Aschenbach saw the boy Tadzio frequently, almost constantly. Owing to the limited range of territory and the regularity of their lives, the beauty was near him at short intervals throughout the day. He saw him, met him, everywhere: in the lower rooms of the hotel, on the cooling water trips to the city and back, in the arcades of the square, and at times when he was especially lucky ran across him on the streets. But principally, and with the most gratifying regularity, the forenoon on the beach allowed him to admire and study this rare spectacle at his leisure. Yes, it was this guaranty of happiness, this daily recurrence of good fortune, which made his stay here so precious, and gave him such pleasure in the constant procession of sunny days.
He was up as early as he used to be when under the driving pressure of work, and was on the beach before most people, when the sun was still mild and the sea lay blinding white in the dreaminess of morning.

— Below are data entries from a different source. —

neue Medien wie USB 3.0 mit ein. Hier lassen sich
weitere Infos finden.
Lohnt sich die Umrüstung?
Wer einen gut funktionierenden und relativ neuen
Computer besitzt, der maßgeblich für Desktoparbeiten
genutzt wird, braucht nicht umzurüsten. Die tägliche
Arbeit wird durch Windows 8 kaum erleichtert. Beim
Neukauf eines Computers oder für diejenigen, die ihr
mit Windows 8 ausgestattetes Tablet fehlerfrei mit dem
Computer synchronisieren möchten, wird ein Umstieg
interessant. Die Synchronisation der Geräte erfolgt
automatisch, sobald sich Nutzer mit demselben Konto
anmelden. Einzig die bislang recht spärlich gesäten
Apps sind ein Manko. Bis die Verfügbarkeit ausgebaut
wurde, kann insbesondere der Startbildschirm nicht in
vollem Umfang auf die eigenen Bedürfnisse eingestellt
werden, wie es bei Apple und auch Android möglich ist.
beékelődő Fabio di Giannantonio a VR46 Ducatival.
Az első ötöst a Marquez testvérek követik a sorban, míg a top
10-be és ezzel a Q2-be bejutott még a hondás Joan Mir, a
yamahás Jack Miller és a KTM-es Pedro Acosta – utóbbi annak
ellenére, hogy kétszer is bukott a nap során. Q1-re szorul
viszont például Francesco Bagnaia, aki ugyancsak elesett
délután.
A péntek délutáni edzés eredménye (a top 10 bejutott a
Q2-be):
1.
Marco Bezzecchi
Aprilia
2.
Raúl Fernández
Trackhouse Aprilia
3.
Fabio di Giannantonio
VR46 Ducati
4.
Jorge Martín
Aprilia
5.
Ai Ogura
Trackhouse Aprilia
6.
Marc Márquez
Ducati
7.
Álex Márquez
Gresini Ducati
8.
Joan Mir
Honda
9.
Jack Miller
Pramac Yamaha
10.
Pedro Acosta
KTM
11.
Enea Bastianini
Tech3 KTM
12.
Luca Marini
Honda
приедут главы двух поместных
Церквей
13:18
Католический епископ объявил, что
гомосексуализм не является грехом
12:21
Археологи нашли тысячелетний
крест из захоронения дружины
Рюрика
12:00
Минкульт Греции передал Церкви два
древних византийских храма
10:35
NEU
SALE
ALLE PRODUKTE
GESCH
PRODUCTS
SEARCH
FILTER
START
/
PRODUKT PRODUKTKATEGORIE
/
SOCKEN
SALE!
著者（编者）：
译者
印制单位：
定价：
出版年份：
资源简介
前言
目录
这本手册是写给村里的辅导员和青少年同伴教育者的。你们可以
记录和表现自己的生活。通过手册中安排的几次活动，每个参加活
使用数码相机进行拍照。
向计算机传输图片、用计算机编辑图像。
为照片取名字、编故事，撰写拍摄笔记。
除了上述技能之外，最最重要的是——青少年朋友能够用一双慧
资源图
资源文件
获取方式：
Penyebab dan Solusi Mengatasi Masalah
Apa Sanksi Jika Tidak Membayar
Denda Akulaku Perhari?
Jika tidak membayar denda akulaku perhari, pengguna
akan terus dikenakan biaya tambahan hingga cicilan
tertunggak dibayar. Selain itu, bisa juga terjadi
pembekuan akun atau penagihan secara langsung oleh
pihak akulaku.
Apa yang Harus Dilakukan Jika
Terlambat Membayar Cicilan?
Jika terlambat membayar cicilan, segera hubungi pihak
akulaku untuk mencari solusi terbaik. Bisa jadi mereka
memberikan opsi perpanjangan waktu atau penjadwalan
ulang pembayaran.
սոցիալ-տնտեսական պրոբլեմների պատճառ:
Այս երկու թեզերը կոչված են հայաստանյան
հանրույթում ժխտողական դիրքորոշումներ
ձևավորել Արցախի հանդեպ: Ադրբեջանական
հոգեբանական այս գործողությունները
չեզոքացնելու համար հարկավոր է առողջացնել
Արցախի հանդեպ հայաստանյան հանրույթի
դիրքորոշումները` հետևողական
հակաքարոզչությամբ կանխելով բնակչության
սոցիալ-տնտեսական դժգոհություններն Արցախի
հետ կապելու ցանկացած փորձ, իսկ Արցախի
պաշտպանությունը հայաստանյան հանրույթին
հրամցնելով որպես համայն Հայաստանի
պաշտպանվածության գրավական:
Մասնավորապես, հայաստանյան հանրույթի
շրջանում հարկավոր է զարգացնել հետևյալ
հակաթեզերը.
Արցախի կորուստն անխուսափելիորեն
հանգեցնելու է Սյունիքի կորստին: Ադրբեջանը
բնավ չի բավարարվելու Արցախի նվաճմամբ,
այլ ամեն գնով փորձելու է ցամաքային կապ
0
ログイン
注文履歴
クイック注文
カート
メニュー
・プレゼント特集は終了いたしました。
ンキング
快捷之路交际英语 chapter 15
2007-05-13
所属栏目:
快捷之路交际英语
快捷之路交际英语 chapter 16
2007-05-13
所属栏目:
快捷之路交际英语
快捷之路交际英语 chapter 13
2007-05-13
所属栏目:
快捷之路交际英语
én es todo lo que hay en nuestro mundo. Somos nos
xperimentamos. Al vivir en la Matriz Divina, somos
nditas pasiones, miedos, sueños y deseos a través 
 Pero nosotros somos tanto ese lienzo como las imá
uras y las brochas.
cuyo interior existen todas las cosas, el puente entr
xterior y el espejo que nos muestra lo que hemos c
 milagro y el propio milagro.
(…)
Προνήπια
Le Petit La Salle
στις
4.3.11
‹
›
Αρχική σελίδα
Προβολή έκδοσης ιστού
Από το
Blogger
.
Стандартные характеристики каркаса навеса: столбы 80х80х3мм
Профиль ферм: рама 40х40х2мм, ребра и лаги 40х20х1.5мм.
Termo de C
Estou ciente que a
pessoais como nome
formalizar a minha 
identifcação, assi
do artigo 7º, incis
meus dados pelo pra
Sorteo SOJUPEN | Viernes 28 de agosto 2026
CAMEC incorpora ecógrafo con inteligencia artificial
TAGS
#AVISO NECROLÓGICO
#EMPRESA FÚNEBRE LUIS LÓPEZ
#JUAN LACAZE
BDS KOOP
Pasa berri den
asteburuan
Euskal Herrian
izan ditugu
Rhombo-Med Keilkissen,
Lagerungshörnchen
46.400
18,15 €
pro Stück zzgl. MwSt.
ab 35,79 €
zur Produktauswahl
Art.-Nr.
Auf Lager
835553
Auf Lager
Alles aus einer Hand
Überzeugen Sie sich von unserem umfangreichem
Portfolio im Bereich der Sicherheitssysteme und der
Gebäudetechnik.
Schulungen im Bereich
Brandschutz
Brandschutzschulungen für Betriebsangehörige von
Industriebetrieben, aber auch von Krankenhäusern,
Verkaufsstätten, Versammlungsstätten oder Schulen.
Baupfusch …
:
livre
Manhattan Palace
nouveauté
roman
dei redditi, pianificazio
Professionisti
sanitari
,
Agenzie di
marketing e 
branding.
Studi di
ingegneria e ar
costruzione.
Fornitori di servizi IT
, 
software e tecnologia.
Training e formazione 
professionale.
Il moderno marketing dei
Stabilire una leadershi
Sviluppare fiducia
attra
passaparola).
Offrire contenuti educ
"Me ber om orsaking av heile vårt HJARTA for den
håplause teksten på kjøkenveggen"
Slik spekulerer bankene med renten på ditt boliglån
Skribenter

He spoke amiably to the guard of the private beach, and also spoke familiarly to the barefoot, white-bearded old man who had prepared his place for him, stretching the brown canopy and bringing the furniture of the cabin out on the platform. Then he took his seat. There would now be three or four hours in which the sun mounted and gained terrific strength, the sea a deeper and deeper blue, and he might look at Tadzio.